Top of Records shown
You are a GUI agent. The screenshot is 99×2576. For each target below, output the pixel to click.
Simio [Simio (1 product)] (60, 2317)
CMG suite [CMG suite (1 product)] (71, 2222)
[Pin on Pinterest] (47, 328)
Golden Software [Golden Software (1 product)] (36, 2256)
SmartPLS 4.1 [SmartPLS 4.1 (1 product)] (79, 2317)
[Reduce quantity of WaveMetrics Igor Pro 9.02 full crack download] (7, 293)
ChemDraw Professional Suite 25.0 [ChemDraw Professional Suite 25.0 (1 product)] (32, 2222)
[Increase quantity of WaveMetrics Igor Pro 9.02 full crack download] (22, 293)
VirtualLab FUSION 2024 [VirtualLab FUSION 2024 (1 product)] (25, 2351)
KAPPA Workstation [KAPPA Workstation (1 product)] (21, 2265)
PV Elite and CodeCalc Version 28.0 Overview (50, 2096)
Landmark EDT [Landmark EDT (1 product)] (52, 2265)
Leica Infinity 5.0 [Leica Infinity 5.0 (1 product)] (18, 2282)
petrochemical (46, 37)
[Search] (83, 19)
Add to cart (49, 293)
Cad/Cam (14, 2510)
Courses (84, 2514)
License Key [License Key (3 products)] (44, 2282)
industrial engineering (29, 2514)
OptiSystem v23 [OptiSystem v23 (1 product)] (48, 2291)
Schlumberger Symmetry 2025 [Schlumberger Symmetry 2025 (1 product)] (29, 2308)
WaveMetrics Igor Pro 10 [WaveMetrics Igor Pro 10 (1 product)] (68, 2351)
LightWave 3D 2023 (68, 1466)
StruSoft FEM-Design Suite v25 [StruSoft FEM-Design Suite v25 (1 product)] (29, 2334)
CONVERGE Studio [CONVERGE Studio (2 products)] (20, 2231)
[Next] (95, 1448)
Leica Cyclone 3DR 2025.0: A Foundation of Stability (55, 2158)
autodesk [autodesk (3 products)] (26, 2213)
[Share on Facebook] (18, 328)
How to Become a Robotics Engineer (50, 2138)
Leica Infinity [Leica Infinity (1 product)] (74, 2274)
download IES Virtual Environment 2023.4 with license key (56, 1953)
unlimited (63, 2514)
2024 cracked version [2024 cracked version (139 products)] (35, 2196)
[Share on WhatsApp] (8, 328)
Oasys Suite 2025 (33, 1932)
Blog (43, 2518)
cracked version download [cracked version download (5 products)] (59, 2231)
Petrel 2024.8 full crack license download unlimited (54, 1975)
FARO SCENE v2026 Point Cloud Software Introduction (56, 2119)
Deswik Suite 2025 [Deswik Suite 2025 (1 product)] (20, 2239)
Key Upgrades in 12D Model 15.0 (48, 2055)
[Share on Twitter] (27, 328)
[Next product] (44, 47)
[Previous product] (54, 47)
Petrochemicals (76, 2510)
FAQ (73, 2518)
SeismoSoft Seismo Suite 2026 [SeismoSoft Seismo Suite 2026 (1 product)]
Bottom of Records shown
> Brief
Both the first line of the records above and the line containing "KAPPA Workstation [KAPPA" are to be transcribed exactly, together with every line between them, and nothing else.

> Result
You are a GUI agent. The screenshot is 99×2576. For each target below, output the pixel to click.
Simio [Simio (1 product)] (60, 2317)
CMG suite [CMG suite (1 product)] (71, 2222)
[Pin on Pinterest] (47, 328)
Golden Software [Golden Software (1 product)] (36, 2256)
SmartPLS 4.1 [SmartPLS 4.1 (1 product)] (79, 2317)
[Reduce quantity of WaveMetrics Igor Pro 9.02 full crack download] (7, 293)
ChemDraw Professional Suite 25.0 [ChemDraw Professional Suite 25.0 (1 product)] (32, 2222)
[Increase quantity of WaveMetrics Igor Pro 9.02 full crack download] (22, 293)
VirtualLab FUSION 2024 [VirtualLab FUSION 2024 (1 product)] (25, 2351)
KAPPA Workstation [KAPPA Workstation (1 product)] (21, 2265)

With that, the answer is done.